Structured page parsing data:
*** Block opens ***

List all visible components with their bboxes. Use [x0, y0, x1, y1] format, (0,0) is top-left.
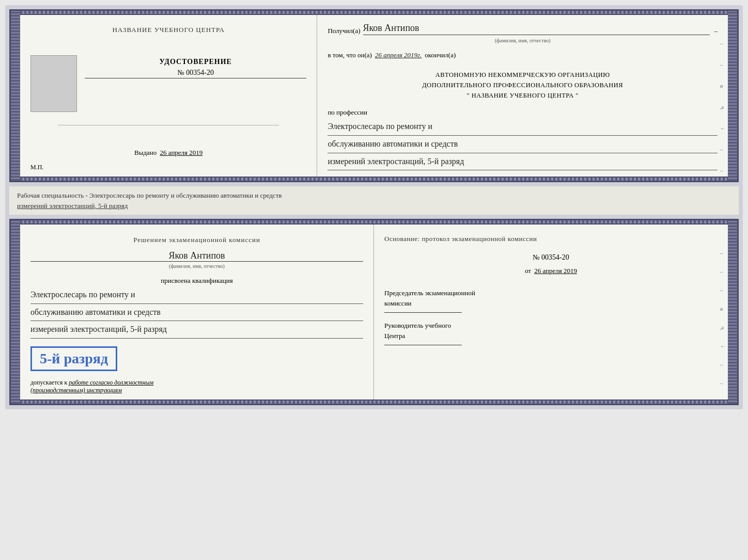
middle-line2: измерений электростанций, 5-й разряд — [17, 202, 128, 210]
name-row-bottom: Яков Антипов (фамилия, имя, отчество) — [30, 250, 363, 269]
cert-number: № 00354-20 — [85, 69, 306, 78]
top-document: НАЗВАНИЕ УЧЕБНОГО ЦЕНТРА УДОСТОВЕРЕНИЕ №… — [9, 9, 739, 182]
page-wrapper: НАЗВАНИЕ УЧЕБНОГО ЦЕНТРА УДОСТОВЕРЕНИЕ №… — [5, 5, 743, 409]
bottom-document: Решением экзаменационной комиссии Яков А… — [9, 219, 739, 405]
mark7: – — [720, 168, 725, 173]
mark4: ,а — [720, 104, 725, 110]
dopuskaetsya-block: допускается к работе согласно должностны… — [30, 379, 363, 394]
recipient-name-bottom: Яков Антипов — [30, 250, 363, 262]
top-left-panel: НАЗВАНИЕ УЧЕБНОГО ЦЕНТРА УДОСТОВЕРЕНИЕ №… — [20, 15, 317, 177]
ot-label: от — [525, 267, 531, 275]
razryad-badge: 5-й разряд — [30, 346, 117, 371]
mark5: ← — [720, 125, 725, 131]
center-name-label: НАЗВАНИЕ УЧЕБНОГО ЦЕНТРА — [112, 25, 224, 35]
mark1: – — [720, 41, 725, 46]
middle-text: Рабочая специальность - Электрослесарь п… — [9, 186, 739, 215]
bmark1: – — [720, 250, 725, 256]
bmark7: – — [720, 362, 725, 367]
dopuskaetsya-text: работе согласно должностным — [69, 379, 153, 386]
mp-label: М.П. — [30, 164, 43, 171]
profession-line1: Электрослесарь по ремонту и — [328, 119, 718, 136]
bottom-left-panel: Решением экзаменационной комиссии Яков А… — [20, 225, 374, 399]
ot-date-row: от 26 апреля 2019 — [384, 267, 718, 275]
resheniem-label: Решением экзаменационной комиссии — [133, 236, 260, 244]
bottom-doc-inner: Решением экзаменационной комиссии Яков А… — [20, 225, 728, 399]
mark6: – — [720, 147, 725, 152]
resheniem-title: Решением экзаменационной комиссии — [30, 235, 363, 245]
profession-block-bottom: Электрослесарь по ремонту и обслуживанию… — [30, 287, 363, 339]
spine-right — [728, 11, 737, 181]
bottom-bar — [20, 177, 728, 181]
po-professii: по профессии — [328, 108, 718, 117]
rukovoditel-signature-line — [384, 345, 462, 345]
spine-left-bottom — [11, 220, 20, 404]
vtom-date: 26 апреля 2019г. — [375, 51, 422, 59]
org-name: НАЗВАНИЕ УЧЕБНОГО ЦЕНТРА — [472, 92, 574, 99]
rukovoditel-title: Руководитель учебного — [384, 322, 451, 329]
predsedatel-title: Председатель экзаменационной — [384, 289, 475, 297]
vtom-label: в том, что он(а) — [328, 51, 372, 59]
bmark3: – — [720, 287, 725, 293]
bmark9: – — [720, 399, 725, 405]
photo-placeholder — [30, 55, 77, 112]
right-side-marks-bottom: – – – и ,а ← – – – – — [720, 250, 725, 405]
predsedatel-signature-line — [384, 312, 462, 313]
bmark8: – — [720, 380, 725, 386]
vydano-label: Выдано — [134, 149, 157, 156]
quote-close: " — [575, 92, 579, 99]
bottom-right-panel: Основание: протокол экзаменационной коми… — [374, 225, 728, 399]
bmark2: – — [720, 269, 725, 275]
osnovanie-label: Основание: протокол экзаменационной коми… — [384, 235, 718, 243]
predsedatel-block: Председатель экзаменационной комиссии — [384, 288, 718, 313]
dopuskaetsya-label: допускается к — [30, 379, 67, 386]
top-bar — [20, 11, 728, 15]
bottom-bar-bottom — [20, 399, 728, 404]
top-right-panel: Получил(а) Яков Антипов – (фамилия, имя,… — [317, 15, 728, 177]
rukovoditel-subtitle: Центра — [384, 332, 405, 340]
bmark4: и — [720, 306, 725, 312]
predsedatel-subtitle: комиссии — [384, 299, 412, 307]
vydano-date: 26 апреля 2019 — [160, 149, 203, 156]
okonchil-label: окончил(а) — [425, 51, 456, 59]
razryad-wrapper: 5-й разряд — [30, 341, 363, 376]
top-doc-inner: НАЗВАНИЕ УЧЕБНОГО ЦЕНТРА УДОСТОВЕРЕНИЕ №… — [20, 15, 728, 177]
right-side-marks-top: – – и ,а ← – – — [720, 41, 725, 173]
profession-line2: обслуживанию автоматики и средств — [328, 137, 718, 153]
rukovoditel-block: Руководитель учебного Центра — [384, 321, 718, 345]
ot-date-value: 26 апреля 2019 — [534, 267, 577, 275]
cert-title: УДОСТОВЕРЕНИЕ — [85, 58, 306, 66]
poluchil-row: Получил(а) Яков Антипов – — [328, 23, 718, 35]
b-profession-line3: измерений электростанций, 5-й разряд — [30, 322, 363, 339]
poluchil-label: Получил(а) — [328, 27, 360, 35]
profession-block: Электрослесарь по ремонту и обслуживанию… — [328, 119, 718, 170]
separator-line — [58, 125, 279, 125]
org-line2: ДОПОЛНИТЕЛЬНОГО ПРОФЕССИОНАЛЬНОГО ОБРАЗО… — [328, 80, 718, 90]
prisvoena-label: присвоена квалификация — [30, 277, 363, 285]
b-profession-line1: Электрослесарь по ремонту и — [30, 287, 363, 304]
protocol-number: № 00354-20 — [384, 253, 718, 262]
profession-line3: измерений электростанций, 5-й разряд — [328, 154, 718, 171]
dopuskaetsya-text2: (производственным) инструкциям — [30, 387, 122, 394]
fio-subtitle-top: (фамилия, имя, отчество) — [328, 38, 718, 43]
mark3: и — [720, 83, 725, 89]
spine-right-bottom — [728, 220, 737, 404]
b-profession-line2: обслуживанию автоматики и средств — [30, 305, 363, 322]
org-line1: АВТОНОМНУЮ НЕКОММЕРЧЕСКУЮ ОРГАНИЗАЦИЮ — [328, 70, 718, 80]
recipient-name: Яков Антипов — [363, 23, 710, 35]
vtom-row: в том, что он(а) 26 апреля 2019г. окончи… — [328, 51, 718, 59]
fio-subtitle-bottom: (фамилия, имя, отчество) — [30, 263, 363, 269]
org-center-name: " НАЗВАНИЕ УЧЕБНОГО ЦЕНТРА " — [328, 90, 718, 101]
top-bar-bottom — [20, 220, 728, 225]
mark2: – — [720, 62, 725, 68]
middle-line1: Рабочая специальность - Электрослесарь п… — [17, 191, 282, 199]
bmark6: ← — [720, 343, 725, 349]
quote-open: " — [466, 92, 470, 99]
org-block: АВТОНОМНУЮ НЕКОММЕРЧЕСКУЮ ОРГАНИЗАЦИЮ ДО… — [328, 70, 718, 101]
bmark5: ,а — [720, 325, 725, 330]
vydano-line: Выдано 26 апреля 2019 — [134, 149, 202, 157]
udostoverenie-block: УДОСТОВЕРЕНИЕ № 00354-20 — [85, 58, 306, 78]
dash1: – — [714, 27, 718, 35]
spine-left — [11, 11, 20, 181]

*** Block closes ***

What is needed:
Omitting the pictures, repeat all entries exactly.

Solved problem:
List all visible components with their bboxes. Use [x0, y0, x1, y1] format, (0,0) is top-left.
middle-line2: измерений электростанций, 5-й разряд — [17, 202, 128, 210]
name-row-bottom: Яков Антипов (фамилия, имя, отчество) — [30, 250, 363, 269]
cert-number: № 00354-20 — [85, 69, 306, 78]
top-document: НАЗВАНИЕ УЧЕБНОГО ЦЕНТРА УДОСТОВЕРЕНИЕ №… — [9, 9, 739, 182]
page-wrapper: НАЗВАНИЕ УЧЕБНОГО ЦЕНТРА УДОСТОВЕРЕНИЕ №… — [5, 5, 743, 409]
bottom-document: Решением экзаменационной комиссии Яков А… — [9, 219, 739, 405]
mark7: – — [720, 168, 725, 173]
mark4: ,а — [720, 104, 725, 110]
dopuskaetsya-block: допускается к работе согласно должностны… — [30, 379, 363, 394]
recipient-name-bottom: Яков Антипов — [30, 250, 363, 262]
top-left-panel: НАЗВАНИЕ УЧЕБНОГО ЦЕНТРА УДОСТОВЕРЕНИЕ №… — [20, 15, 317, 177]
ot-label: от — [525, 267, 531, 275]
razryad-badge: 5-й разряд — [30, 346, 117, 371]
mark5: ← — [720, 125, 725, 131]
center-name-label: НАЗВАНИЕ УЧЕБНОГО ЦЕНТРА — [112, 25, 224, 35]
mark1: – — [720, 41, 725, 46]
middle-text: Рабочая специальность - Электрослесарь п… — [9, 186, 739, 215]
bmark1: – — [720, 250, 725, 256]
bmark7: – — [720, 362, 725, 367]
dopuskaetsya-text: работе согласно должностным — [69, 379, 153, 386]
mp-label: М.П. — [30, 164, 43, 171]
profession-line1: Электрослесарь по ремонту и — [328, 119, 718, 136]
bottom-left-panel: Решением экзаменационной комиссии Яков А… — [20, 225, 374, 399]
ot-date-row: от 26 апреля 2019 — [384, 267, 718, 275]
resheniem-label: Решением экзаменационной комиссии — [133, 236, 260, 244]
bottom-doc-inner: Решением экзаменационной комиссии Яков А… — [20, 225, 728, 399]
mark6: – — [720, 147, 725, 152]
resheniem-title: Решением экзаменационной комиссии — [30, 235, 363, 245]
profession-block-bottom: Электрослесарь по ремонту и обслуживанию… — [30, 287, 363, 339]
spine-right — [728, 11, 737, 181]
bottom-bar — [20, 177, 728, 181]
po-professii: по профессии — [328, 108, 718, 117]
rukovoditel-signature-line — [384, 345, 462, 345]
spine-left-bottom — [11, 220, 20, 404]
vtom-date: 26 апреля 2019г. — [375, 51, 422, 59]
org-name: НАЗВАНИЕ УЧЕБНОГО ЦЕНТРА — [472, 92, 574, 99]
rukovoditel-title: Руководитель учебного — [384, 322, 451, 329]
predsedatel-title: Председатель экзаменационной — [384, 289, 475, 297]
vtom-label: в том, что он(а) — [328, 51, 372, 59]
bmark3: – — [720, 287, 725, 293]
bmark9: – — [720, 399, 725, 405]
photo-placeholder — [30, 55, 77, 112]
right-side-marks-bottom: – – – и ,а ← – – – – — [720, 250, 725, 405]
predsedatel-signature-line — [384, 312, 462, 313]
bmark8: – — [720, 380, 725, 386]
vydano-label: Выдано — [134, 149, 157, 156]
quote-close: " — [575, 92, 579, 99]
bottom-right-panel: Основание: протокол экзаменационной коми… — [374, 225, 728, 399]
bmark2: – — [720, 269, 725, 275]
osnovanie-label: Основание: протокол экзаменационной коми… — [384, 235, 718, 243]
predsedatel-block: Председатель экзаменационной комиссии — [384, 288, 718, 313]
dopuskaetsya-label: допускается к — [30, 379, 67, 386]
top-bar — [20, 11, 728, 15]
bottom-bar-bottom — [20, 399, 728, 404]
top-right-panel: Получил(а) Яков Антипов – (фамилия, имя,… — [317, 15, 728, 177]
rukovoditel-subtitle: Центра — [384, 332, 405, 340]
bmark4: и — [720, 306, 725, 312]
predsedatel-subtitle: комиссии — [384, 299, 412, 307]
vydano-date: 26 апреля 2019 — [160, 149, 203, 156]
okonchil-label: окончил(а) — [425, 51, 456, 59]
razryad-wrapper: 5-й разряд — [30, 341, 363, 376]
top-doc-inner: НАЗВАНИЕ УЧЕБНОГО ЦЕНТРА УДОСТОВЕРЕНИЕ №… — [20, 15, 728, 177]
right-side-marks-top: – – и ,а ← – – — [720, 41, 725, 173]
profession-line2: обслуживанию автоматики и средств — [328, 137, 718, 153]
rukovoditel-block: Руководитель учебного Центра — [384, 321, 718, 345]
ot-date-value: 26 апреля 2019 — [534, 267, 577, 275]
cert-title: УДОСТОВЕРЕНИЕ — [85, 58, 306, 66]
poluchil-row: Получил(а) Яков Антипов – — [328, 23, 718, 35]
b-profession-line3: измерений электростанций, 5-й разряд — [30, 322, 363, 339]
poluchil-label: Получил(а) — [328, 27, 360, 35]
profession-block: Электрослесарь по ремонту и обслуживанию… — [328, 119, 718, 170]
separator-line — [58, 125, 279, 125]
org-line2: ДОПОЛНИТЕЛЬНОГО ПРОФЕССИОНАЛЬНОГО ОБРАЗО… — [328, 80, 718, 90]
prisvoena-label: присвоена квалификация — [30, 277, 363, 285]
b-profession-line1: Электрослесарь по ремонту и — [30, 287, 363, 304]
protocol-number: № 00354-20 — [384, 253, 718, 262]
profession-line3: измерений электростанций, 5-й разряд — [328, 154, 718, 171]
dopuskaetsya-text2: (производственным) инструкциям — [30, 387, 122, 394]
fio-subtitle-top: (фамилия, имя, отчество) — [328, 38, 718, 43]
mark3: и — [720, 83, 725, 89]
spine-right-bottom — [728, 220, 737, 404]
b-profession-line2: обслуживанию автоматики и средств — [30, 305, 363, 322]
org-line1: АВТОНОМНУЮ НЕКОММЕРЧЕСКУЮ ОРГАНИЗАЦИЮ — [328, 70, 718, 80]
recipient-name: Яков Антипов — [363, 23, 710, 35]
vtom-row: в том, что он(а) 26 апреля 2019г. окончи… — [328, 51, 718, 59]
fio-subtitle-bottom: (фамилия, имя, отчество) — [30, 263, 363, 269]
org-center-name: " НАЗВАНИЕ УЧЕБНОГО ЦЕНТРА " — [328, 90, 718, 101]
top-bar-bottom — [20, 220, 728, 225]
mark2: – — [720, 62, 725, 68]
middle-line1: Рабочая специальность - Электрослесарь п… — [17, 191, 282, 199]
bmark6: ← — [720, 343, 725, 349]
quote-open: " — [466, 92, 470, 99]
org-block: АВТОНОМНУЮ НЕКОММЕРЧЕСКУЮ ОРГАНИЗАЦИЮ ДО… — [328, 70, 718, 101]
bmark5: ,а — [720, 325, 725, 330]
vydano-line: Выдано 26 апреля 2019 — [134, 149, 202, 157]
udostoverenie-block: УДОСТОВЕРЕНИЕ № 00354-20 — [85, 58, 306, 78]
dash1: – — [714, 27, 718, 35]
spine-left — [11, 11, 20, 181]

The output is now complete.